Das Verbreitungsgebiet

Ein Stück Natur erhalten

Dass Bürgermeisterin Lisa Stremlau sich nicht lange bitten ließ, die „Rekener Charta“ zu unterschreiben versteht sich von selbst. Schließlich hat sie als Oberhaupt der „Der Stadt der Wildpferde“ eine gewisse Verpflichtung Ross und Reiter gegenüber.

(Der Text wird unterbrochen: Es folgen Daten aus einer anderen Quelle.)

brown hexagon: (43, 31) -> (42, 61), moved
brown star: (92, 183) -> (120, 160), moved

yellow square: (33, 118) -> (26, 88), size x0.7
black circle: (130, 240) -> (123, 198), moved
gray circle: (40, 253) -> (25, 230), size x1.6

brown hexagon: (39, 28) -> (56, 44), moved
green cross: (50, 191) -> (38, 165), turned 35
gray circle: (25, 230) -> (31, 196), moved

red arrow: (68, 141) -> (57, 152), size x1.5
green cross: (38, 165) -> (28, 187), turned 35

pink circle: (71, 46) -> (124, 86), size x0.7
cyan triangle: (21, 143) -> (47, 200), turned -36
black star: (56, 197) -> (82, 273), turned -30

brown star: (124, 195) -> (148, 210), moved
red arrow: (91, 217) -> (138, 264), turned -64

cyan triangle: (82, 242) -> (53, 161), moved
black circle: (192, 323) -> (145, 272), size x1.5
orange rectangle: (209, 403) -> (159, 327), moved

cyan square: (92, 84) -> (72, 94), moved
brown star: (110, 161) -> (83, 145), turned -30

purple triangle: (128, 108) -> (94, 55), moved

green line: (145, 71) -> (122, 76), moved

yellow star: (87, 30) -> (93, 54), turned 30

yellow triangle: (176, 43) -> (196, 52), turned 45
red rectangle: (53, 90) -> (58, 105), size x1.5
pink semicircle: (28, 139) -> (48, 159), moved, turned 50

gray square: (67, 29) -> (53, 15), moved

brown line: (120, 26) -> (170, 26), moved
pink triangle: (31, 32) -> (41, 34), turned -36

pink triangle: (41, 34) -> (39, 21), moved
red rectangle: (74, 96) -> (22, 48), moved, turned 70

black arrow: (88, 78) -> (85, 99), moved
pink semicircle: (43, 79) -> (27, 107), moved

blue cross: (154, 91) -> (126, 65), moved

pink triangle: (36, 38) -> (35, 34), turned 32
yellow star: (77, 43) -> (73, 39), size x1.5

Besuch hoch zu Ross: Bürgermeisterin Lisa Stremlau unterzeichnete am Donnerstag die Rekener Charta. Foto: as

Dülmen/Kreis. Die „Rekener Charta“ ist eine Initiative der Vereinigung der Freizeitreiter und -fahrer in Deutschland (VFD). Sie vereint Gedanken zum Erhalt des Pferdes als Kulturgut, Freizeitpartner, Familienmitglied und wirtschaftlichem Nutztier. Stafettenreiter aus dem Kreisverband des VFD machten sich in den vergangenen Tagen auf den Weg, um die Bürgermeister der Region auf der Charta unterschreiben zu lassen. Die einzelnen Rollen - die erste wurde im März auf der Equitana von Größen des Reitsports sowie Vertretern aus Tourismus und Wirtschaft unterschrieben - werden Ende August in Reken zusammen geführt. Vom 29. August bis 1. September findet dort eine viertätige Feier zum 40. Geburtstag der VFD statt, die Rekener Charta wird zu diesem Anlass offiziell verkündet. 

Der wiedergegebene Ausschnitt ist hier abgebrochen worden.